[Exercise inputs Boundary: Start]

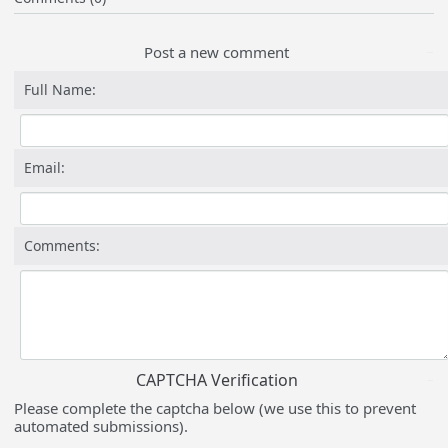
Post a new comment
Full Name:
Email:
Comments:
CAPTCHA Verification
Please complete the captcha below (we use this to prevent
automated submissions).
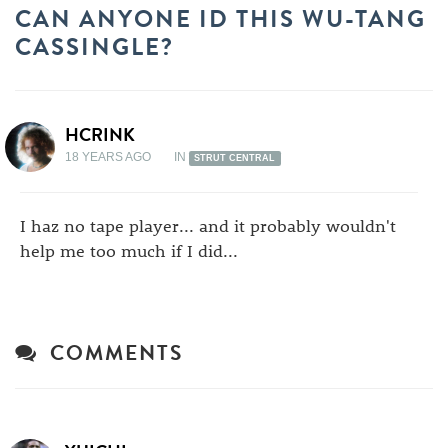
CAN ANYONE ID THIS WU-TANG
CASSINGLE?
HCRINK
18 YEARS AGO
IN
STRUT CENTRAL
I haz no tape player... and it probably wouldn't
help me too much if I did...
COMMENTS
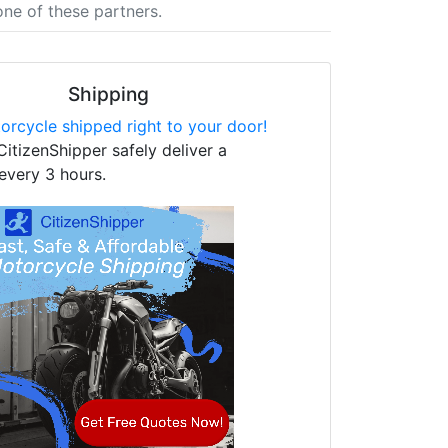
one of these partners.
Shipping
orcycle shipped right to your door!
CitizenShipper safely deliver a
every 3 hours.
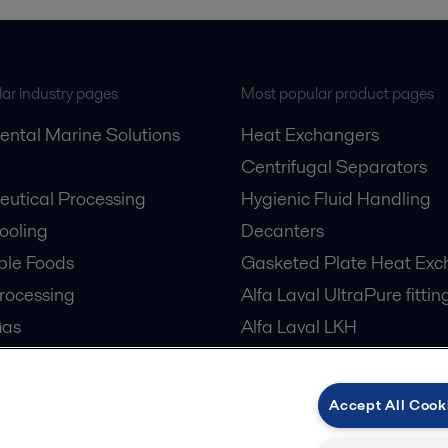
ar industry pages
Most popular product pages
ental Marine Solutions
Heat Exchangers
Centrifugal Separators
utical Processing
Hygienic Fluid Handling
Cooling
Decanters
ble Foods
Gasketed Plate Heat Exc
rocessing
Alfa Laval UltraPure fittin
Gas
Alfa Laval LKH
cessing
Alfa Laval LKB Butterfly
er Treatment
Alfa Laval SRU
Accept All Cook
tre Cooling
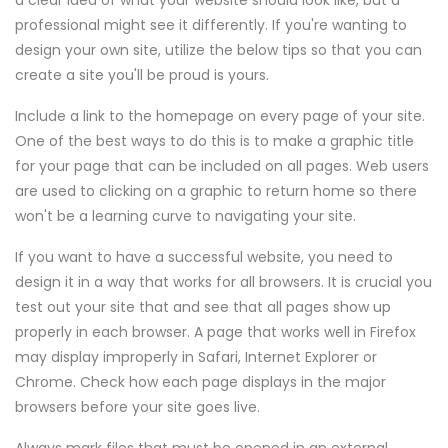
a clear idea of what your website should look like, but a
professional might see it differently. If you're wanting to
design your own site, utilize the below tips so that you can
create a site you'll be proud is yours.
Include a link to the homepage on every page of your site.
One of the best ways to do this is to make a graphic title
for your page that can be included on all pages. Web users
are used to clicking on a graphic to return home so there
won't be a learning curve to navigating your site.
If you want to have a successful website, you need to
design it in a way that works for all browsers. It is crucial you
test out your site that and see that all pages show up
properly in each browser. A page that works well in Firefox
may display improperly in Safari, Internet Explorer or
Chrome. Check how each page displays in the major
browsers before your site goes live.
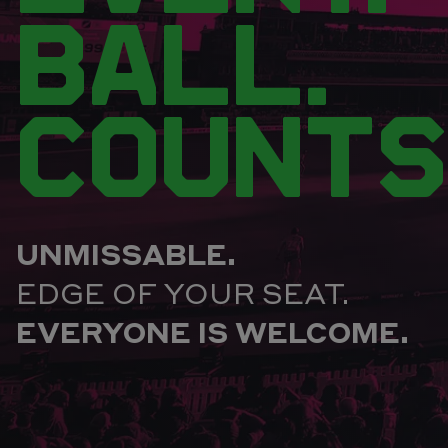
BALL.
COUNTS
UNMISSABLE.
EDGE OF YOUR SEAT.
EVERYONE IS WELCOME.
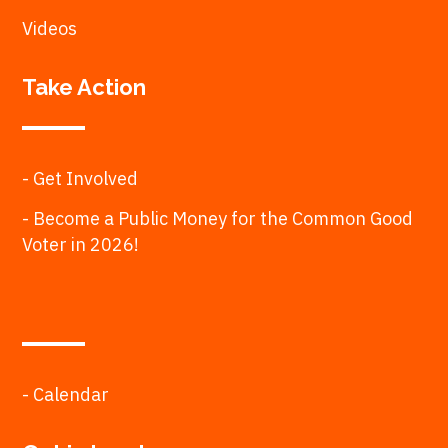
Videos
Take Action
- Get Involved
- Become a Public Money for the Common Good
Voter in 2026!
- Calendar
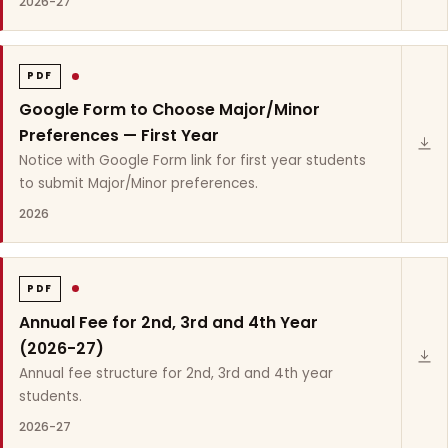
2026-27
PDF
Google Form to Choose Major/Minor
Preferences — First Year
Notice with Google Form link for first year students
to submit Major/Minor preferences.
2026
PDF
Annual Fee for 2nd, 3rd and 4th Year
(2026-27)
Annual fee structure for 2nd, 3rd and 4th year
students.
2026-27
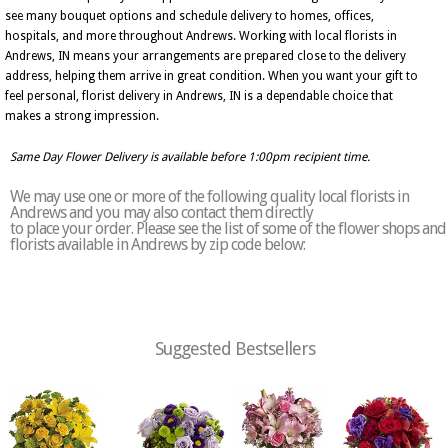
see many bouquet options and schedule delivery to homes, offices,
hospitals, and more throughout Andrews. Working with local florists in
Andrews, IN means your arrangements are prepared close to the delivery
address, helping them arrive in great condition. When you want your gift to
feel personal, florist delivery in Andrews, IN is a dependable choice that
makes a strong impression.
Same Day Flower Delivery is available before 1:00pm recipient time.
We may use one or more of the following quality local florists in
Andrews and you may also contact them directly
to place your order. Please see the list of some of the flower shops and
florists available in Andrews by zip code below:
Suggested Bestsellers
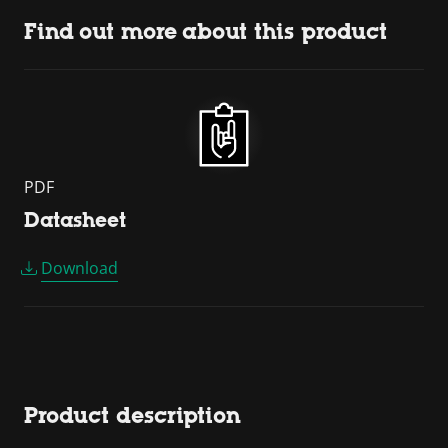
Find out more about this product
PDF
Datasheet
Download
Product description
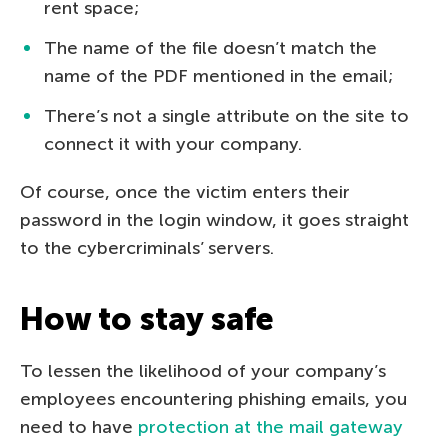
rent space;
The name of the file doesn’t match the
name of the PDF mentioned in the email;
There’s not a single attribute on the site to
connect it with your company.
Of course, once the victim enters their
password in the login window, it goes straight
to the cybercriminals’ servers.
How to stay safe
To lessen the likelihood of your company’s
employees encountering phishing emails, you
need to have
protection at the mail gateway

[Exercise inputs Boundary: End]

Only one number is needed: please count the lines of the entries above in which the string "local" occurs.

* **Answer box**
2